FreeBSD is incredibly consistent and logical - /etc/rc.conf and /usr/local/bin for bash, and it's been that way ever since I discovered it in 2004 and read about it. Back then, I was unable to install FreeBSD on anything I owned, but I read quite a bit about how it was WAY more stable and a better performer than Linux. Thanks to those rumors, I was installing Linux, but could not get FreeBSD out of my mind.

I only started messing with FreeBSD at home rather recently - in 2017, when I put together my first PC from aftermarket parts. And on that machine, it's working great (it's a Ryzen 5 1400, from the original Ryzen batch that had a compiler segfault bug fixed). I'm on 13-RELEASE right now, and quite happy with it.
 
Hey all,

Not a newbie to FreeBSD, been using it since the good old days of 4.5 on various hardware mainly to run my family mail server and web host, for a time I hosted a fair few scout group websites but when I got out of the scouts I shut that down. I live in the UK and am the technical lead for a local authority providing it to some 30 schools and adult learning centres.
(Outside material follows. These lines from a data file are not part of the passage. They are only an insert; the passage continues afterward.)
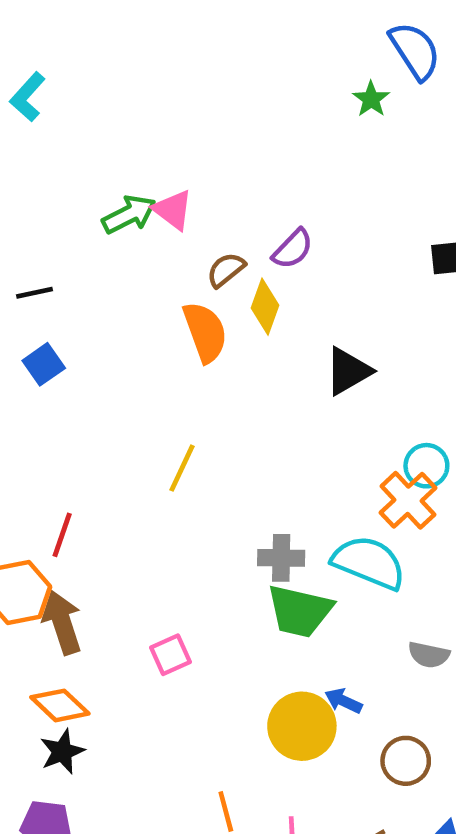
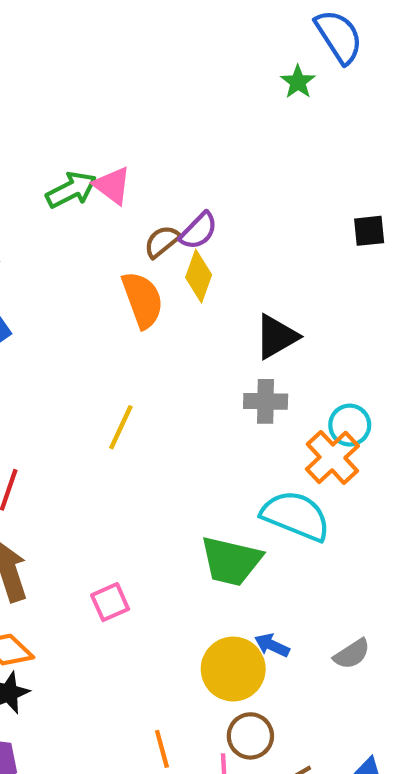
purple semicircle: (293, 249) -> (199, 231), moved
gray cross: (281, 558) -> (266, 401), moved
gray semicircle: (429, 655) -> (352, 654), moved, turned -45
brown circle: (406, 761) -> (250, 736), moved

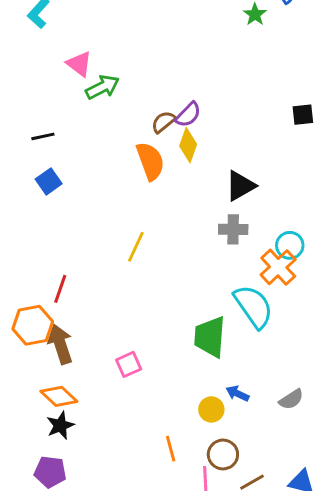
pink triangle: (112, 185) -> (79, 64), moved
cyan semicircle: (296, 516) -> (253, 306), turned 33
green trapezoid: (231, 561) -> (210, 337), turned 81
yellow circle: (233, 669) -> (211, 409), size x0.6
orange line: (162, 749) -> (171, 449), moved

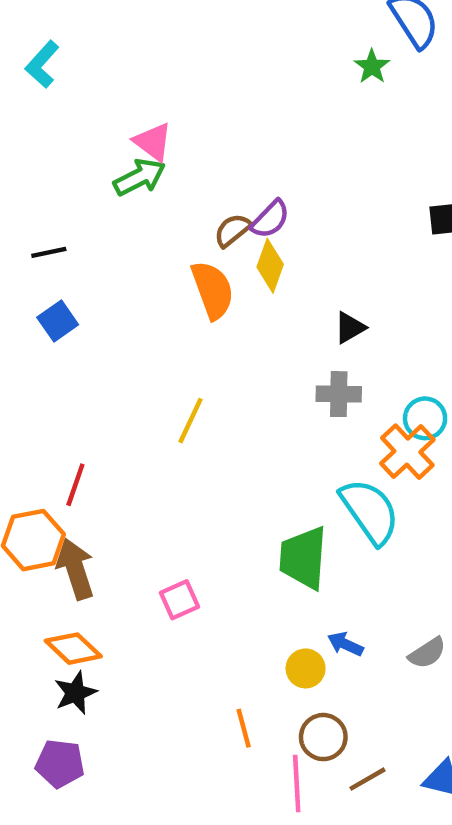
pink triangle: (79, 64) -> (153, 142), moved
black triangle: (240, 186) -> (350, 328), size x0.7

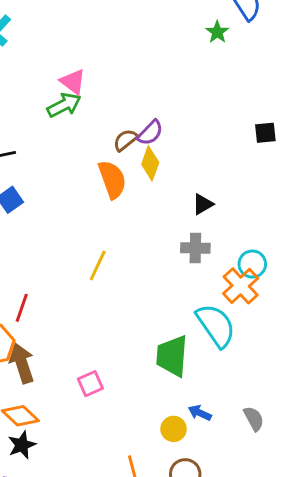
gray semicircle: (427, 653) -> (254, 419), turned -85

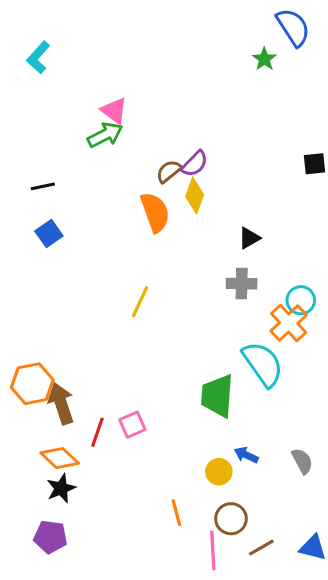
red line: (22, 308) -> (97, 432), moved

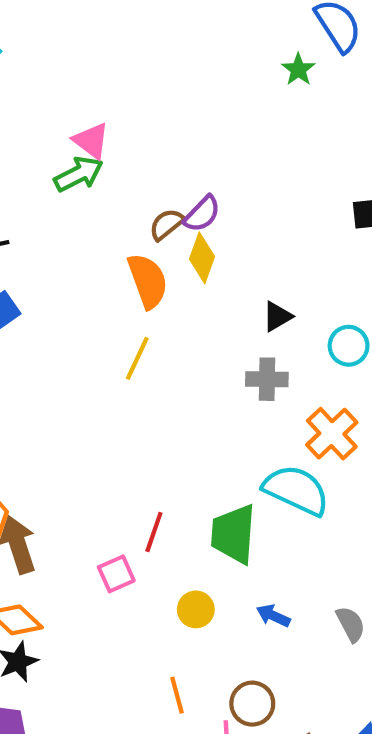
cyan circle: (301, 300) -> (349, 346), moved
yellow line: (140, 302) -> (137, 358), moved
cyan semicircle: (263, 364) -> (296, 490), turned -30
red line: (97, 432) -> (154, 532), moved
yellow circle: (219, 472) -> (196, 609), moved

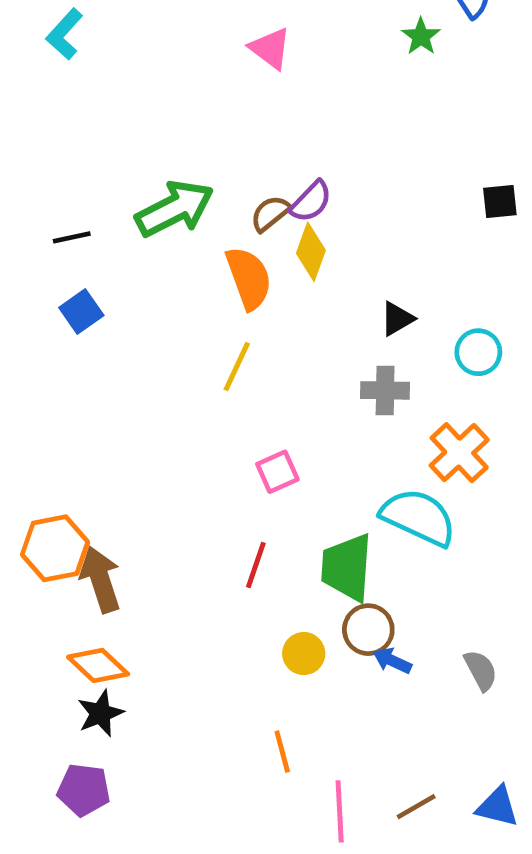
pink triangle: (91, 141) -> (270, 48), moved
green arrow: (79, 174) -> (175, 209), moved, size x1.4
pink square: (116, 574) -> (277, 472), moved
brown circle: (252, 704) -> (368, 630), moved

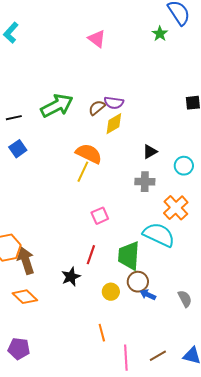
purple semicircle: (311, 201) -> (114, 103), turned 54
yellow diamond: (311, 252) -> (114, 124), turned 40
orange semicircle: (249, 278) -> (89, 154), moved, turned -44
black star: (100, 713) -> (71, 277), moved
Love FreeBSD, always have, it keeps my interest purely for the capacity for learning.
 
I'm here as a casual Debian user rather than a technical and deeply exprecienced one but I like to ruin and then after fix the things with the computers.
You're going to love ports. Sometime fixing one thing breaks another and you get to figure out how to fix it. ;)
 
Hi everyone,

I have been working professionally in the IT industry since 1994, and started of using Novell Netware and NT 3.51. I got in contact with Red Hat early, but an employer I worked for in the past used NetBSD for basically everything, so I soon throw away all the Red Hat CDs. Today I work with eCommerce development, and we are using FreeBSD as web and database servers, running on VMware. I live in Scandinavia. On my spare time I'm collecting and renovating old classic engines like hot bulb engines.
 
On the desktop, I usually use Windows, Linux, and macOS (I reinstall regularly everything and promises myself it will be the last time).
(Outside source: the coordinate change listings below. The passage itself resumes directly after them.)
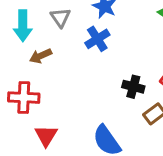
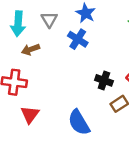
blue cross: (97, 39) -> (78, 39), turned -30

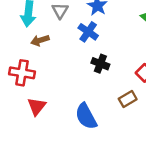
black cross: (104, 80) -> (100, 64), moved

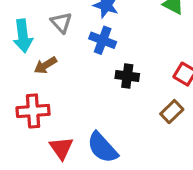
blue semicircle: (86, 116) -> (102, 148), moved

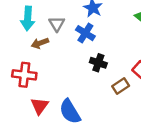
gray triangle: (61, 23) -> (57, 24), moved
brown rectangle: (172, 112) -> (121, 86), moved

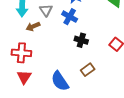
brown rectangle: (121, 86) -> (88, 70), moved
red triangle: (40, 106) -> (24, 77), moved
I'm using FreeBSD on a server mostly because it is a Unix and it has a wonderful handbook. I can't stress enough how helpful this handbook has been.
I like how stable things are in the sense that its tools don't change too much (at last what I use)
I also am a big fan of Michael W Lucas. I'm just waiting for Amazon to restock his Absolute FreeBSD to order my copy.